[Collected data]
━━━
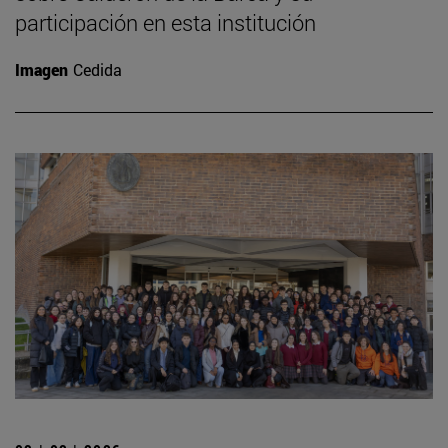
participación en esta institución
Imagen
Cedida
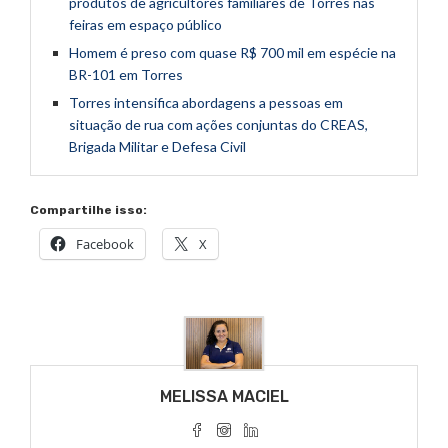
produtos de agricultores familiares de Torres nas
feiras em espaço público
Homem é preso com quase R$ 700 mil em espécie na
BR-101 em Torres
Torres intensifica abordagens a pessoas em
situação de rua com ações conjuntas do CREAS,
Brigada Militar e Defesa Civil
Compartilhe isso:
Facebook
X
MELISSA MACIEL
━━━
▶ [ABOUT THIS TASK] Write out the entries above in full and exactly; no pictures.

▶ [ANSWER BELOW]
participación en esta institución
Imagen
Cedida
produtos de agricultores familiares de Torres nas
feiras em espaço público
Homem é preso com quase R$ 700 mil em espécie na
BR-101 em Torres
Torres intensifica abordagens a pessoas em
situação de rua com ações conjuntas do CREAS,
Brigada Militar e Defesa Civil
Compartilhe isso:
Facebook
X
MELISSA MACIEL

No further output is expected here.